- [TASK STATEMENT]
The lines below, from the one holding "Identify the location" through the final line, are to be copied exactly, with no other lines and no pictures.

- [EXTRACTED INFORMATION]
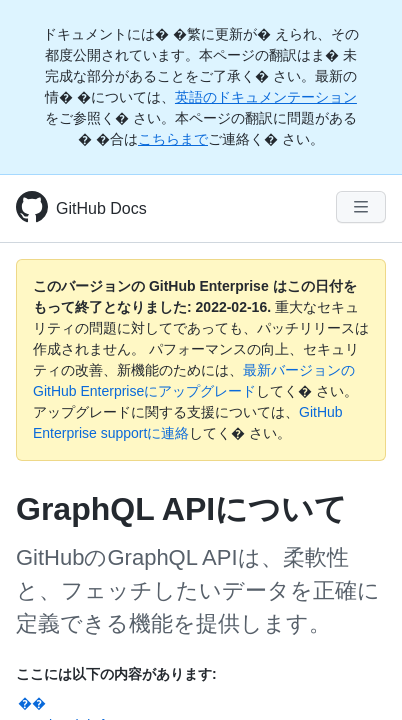  I want to click on 英語のドキュメンテーション, so click(266, 97).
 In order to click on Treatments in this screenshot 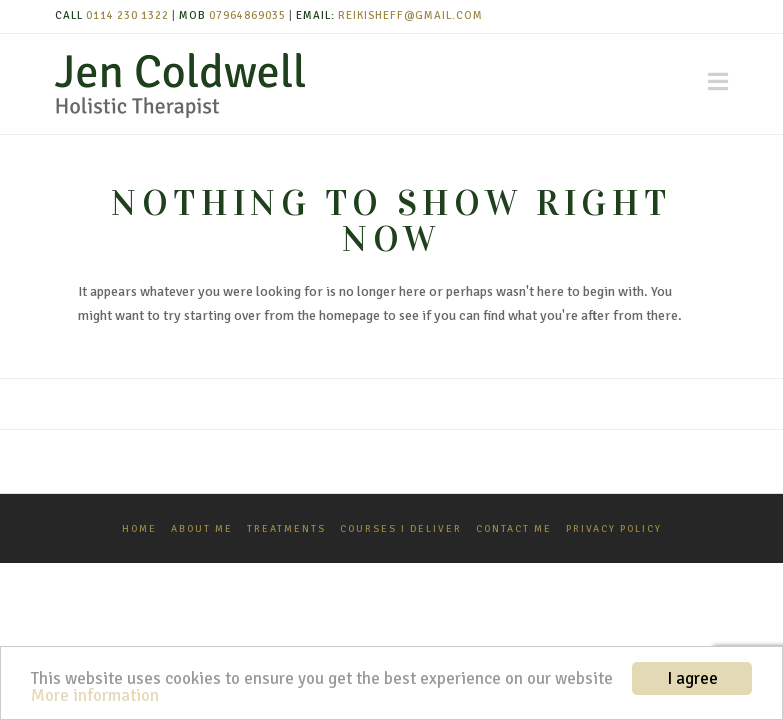, I will do `click(286, 529)`.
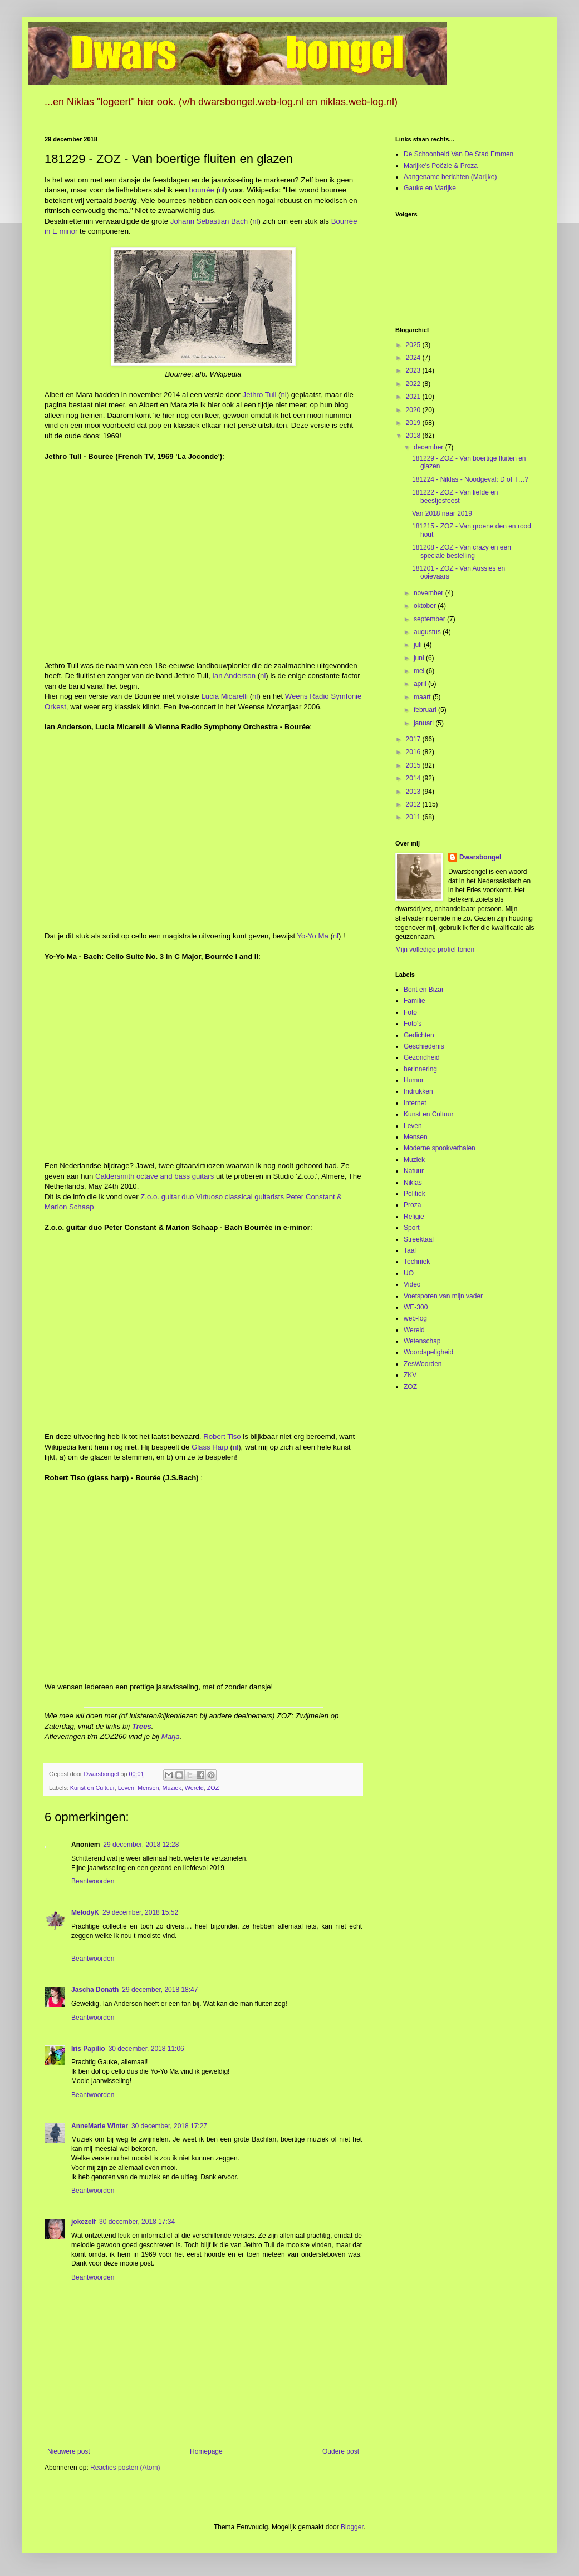 The image size is (579, 2576). I want to click on Marja, so click(170, 1736).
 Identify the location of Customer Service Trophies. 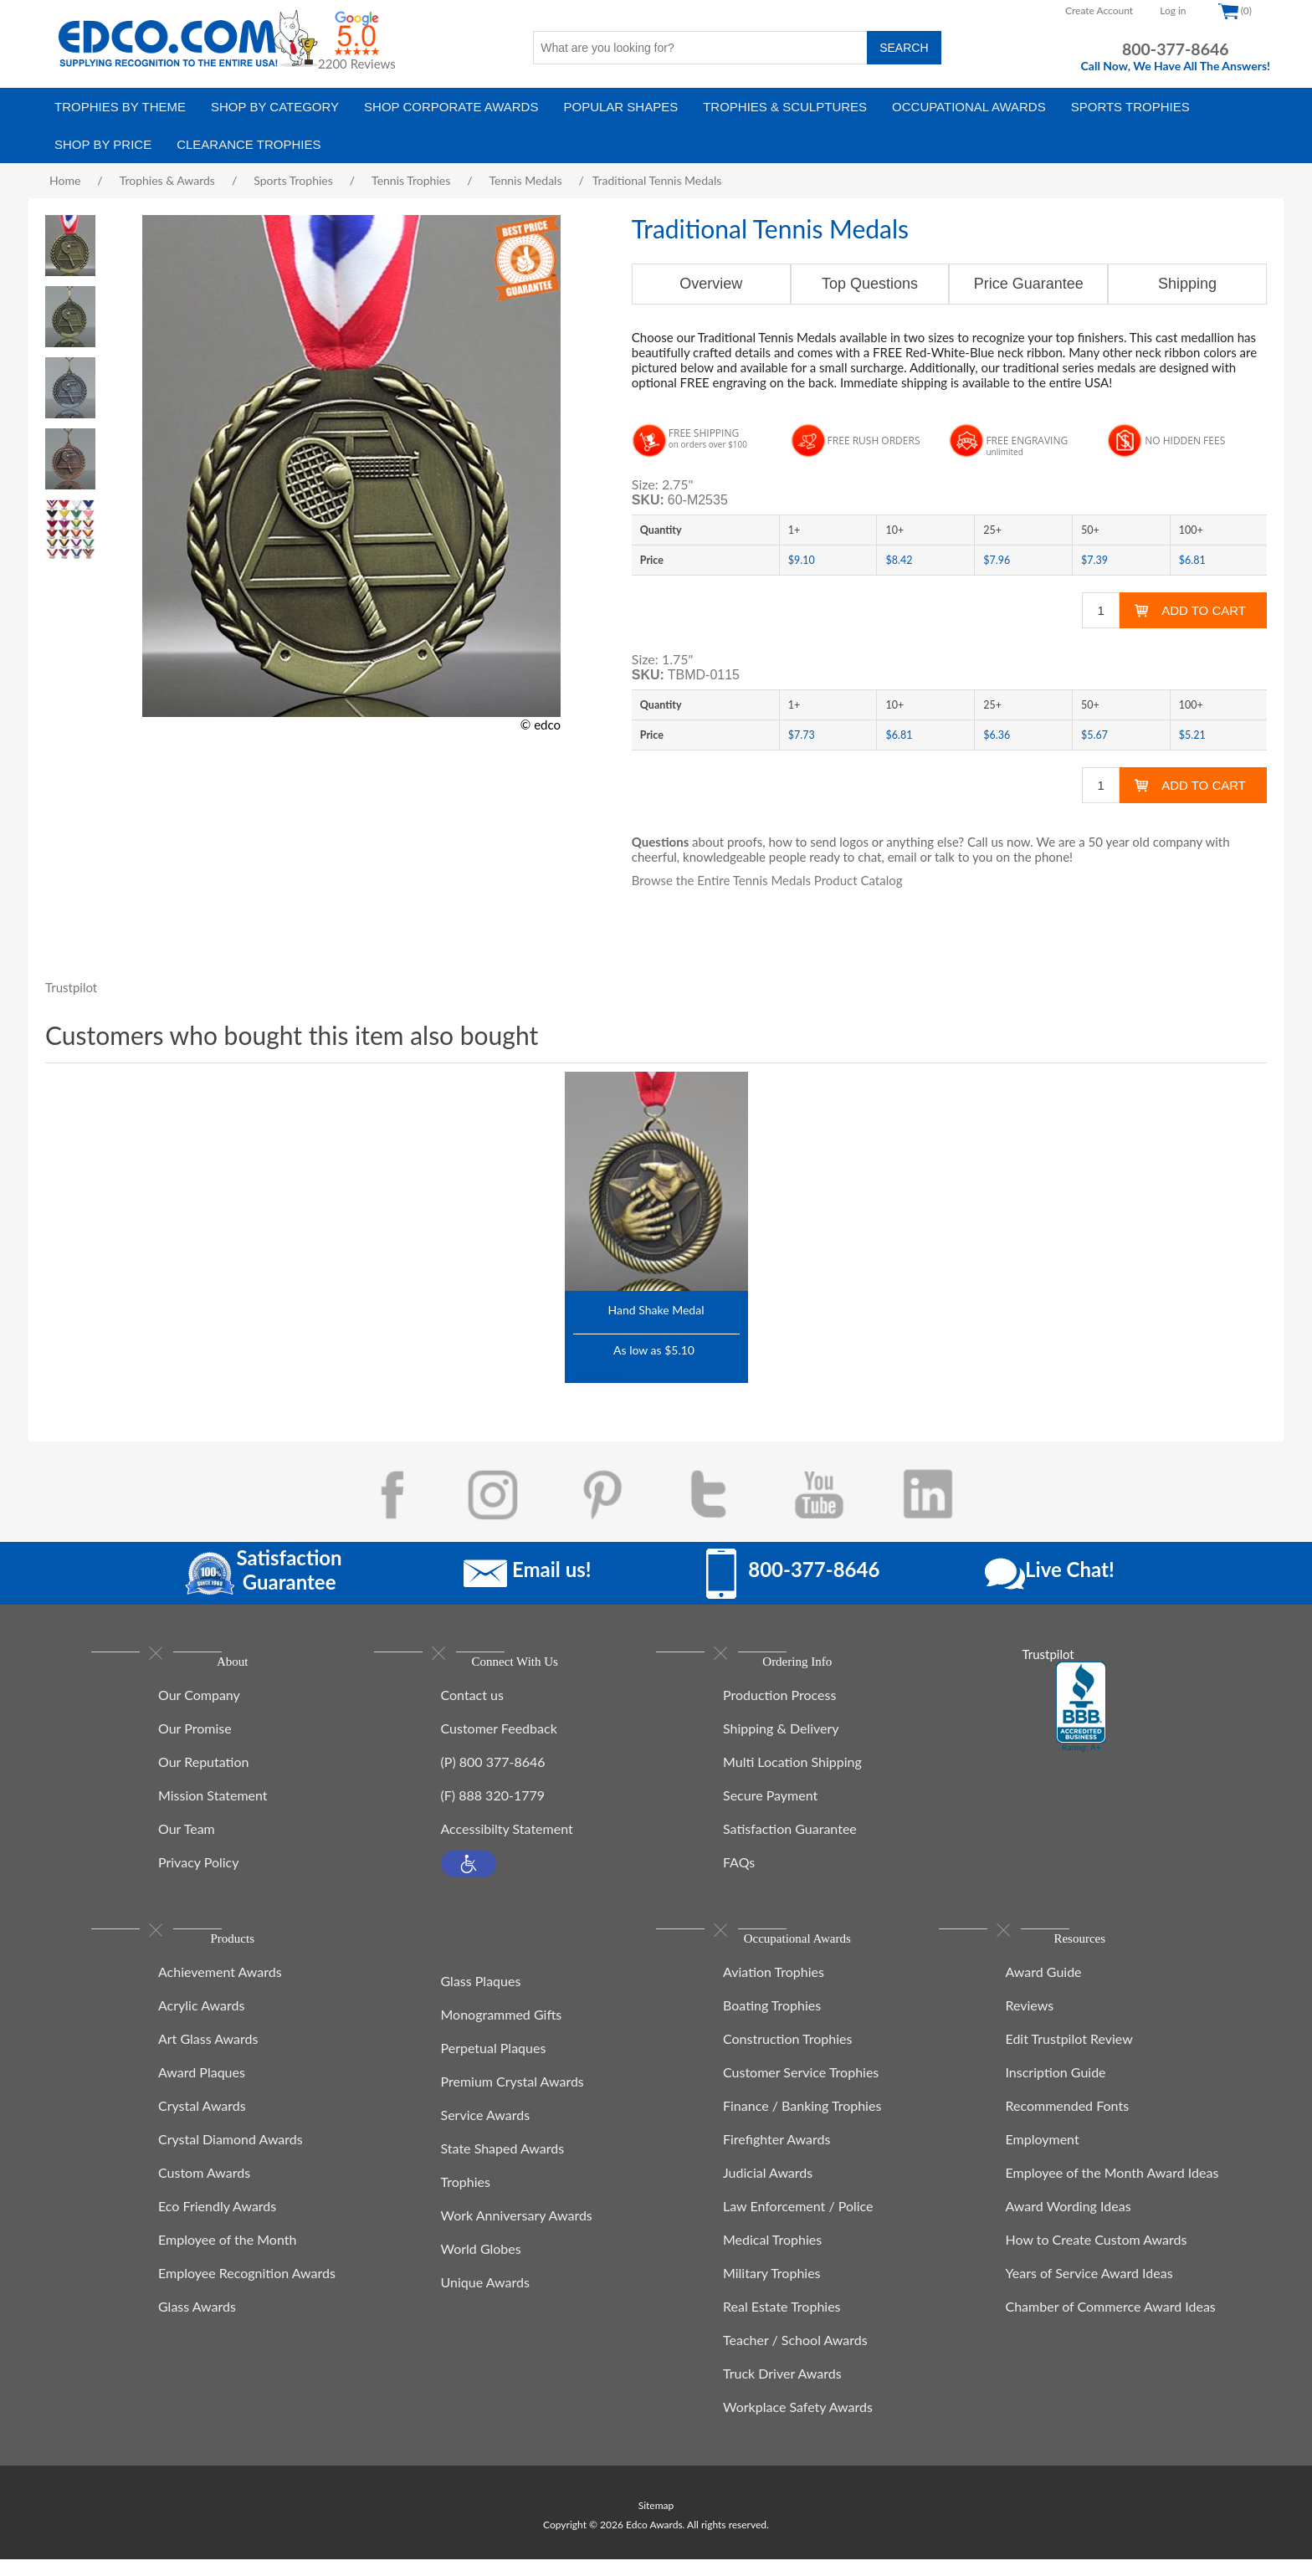
(801, 2089).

- [ANSWER TO THIS TASK]
 Identify the location of Customer Service Trophies. 
(801, 2089).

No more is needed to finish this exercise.